Erin Brockovich Review

Erin Brockovich
An unemployed single mother blackmails her lawyer into giving her a job as a legal clerk, but goes on to discover a corporate cover-up that would become one of the biggest legal cases in US history. Based on a true story.

by Ian Nathan |
Published on
Release Date:

07 Apr 2000

Running Time:

133 minutes

Certificate:

15

Original Title:

Erin Brockovich

Your typical Julia Roberts vehicle tends to do what it says on the tin: big budget romcom shenanigans with that smile, and those legs. Cue: box office jamboree. Open up Erin Brockovich, though, and inside is something radically new: a superlative character piece where you actually stop thinking that Julia Roberts is, well, Julia Roberts, and immerse yourself in the travails and triumphs of trashy single mum Erin Brockovich and her legal crusade. A performance, in fact, that earned the Pretty Woman an Oscar.

Brockovich is presented initially as a terminally unlucky but doggedly determined individual wrestling with trying to bring up her kids, stymie her mounting debts by finding an elusive job and generally come to terms with the fact that her life, thus far, has come to nothing. What she has in droves is empathy for fellow victims and the steely determination to scale mountains. Usually with suits on.

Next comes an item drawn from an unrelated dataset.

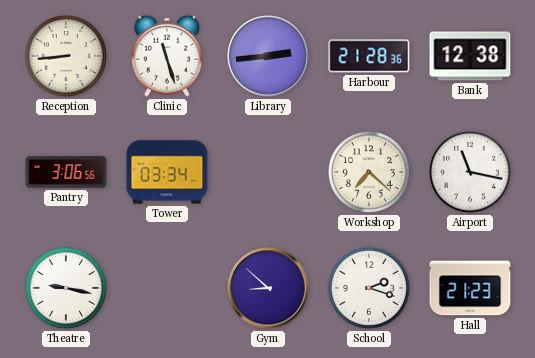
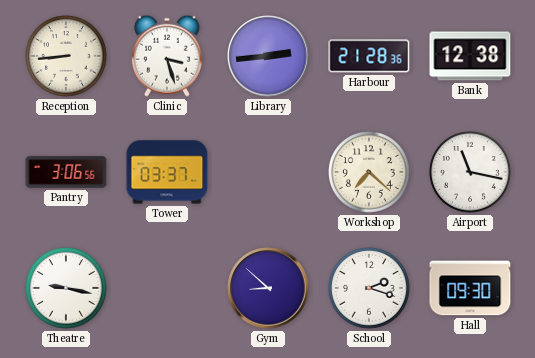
Clinic: 11:27 -> 3:27
Tower: 03:34 -> 03:37
Hall: 21:23 -> 09:30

Her great cause - and the movie's plot - lies in her discovery that a huge corporation's negligent pollution of a small town has resulted in a horrendous array of cancers and illness amongst the locals. Having wormed her way into a smalltime law firm as a skivvie, by sheer force of will she then cajoles her long-suffering boss Ed Masry (Finney) to take up the case and let her do her stuff -you know, win over the folks, take on the dastardly big time lawyer types with her roughshod-but-real ways while neglecting her family and top new boyfriend (Eckhart), as she discovers someone she really likes. Herself.

Okay, so it makes no bones about going for the obvious (and you can virtually tick off the dramatic highpoints) - its basis in truth notwithstanding, the movie is certainly predictable. But it does it so well, a less showy than usual Soderbergh delivering a movie that is both intensely funny and emotionally satisfying. It may lack the gravitas of The Insider, whose themes of ordinary folk striving against corporate pressure it closely mirrors, but it still makes the same passionate points about the evils inherent in big business America and how an individual can still affect the system.

Brockovich is brought to life with a hitherto unseen range by Roberts, enlivening the nascent grit with a splendidly foul-mouthed wit as she delivers the film's nicely timed comic relief. Lost is the gorgeous movie star and born is a real person: vulnerable, caring, balls of brass. Finney, alongside her, gives one of those rich character turns that remind why you always loved him: a mix of exasperation, tenderness and emerging belief etched into his creased looks as he deals with this force of nature he somehow employs.

Now miles from his arty-outcast persona, Soderbergh is fast emerging as one of Hollywood's finest directors, investing big time names and big budget movies with something like real intelligence. The notion of a "Julia Roberts Movie" will never be the same again.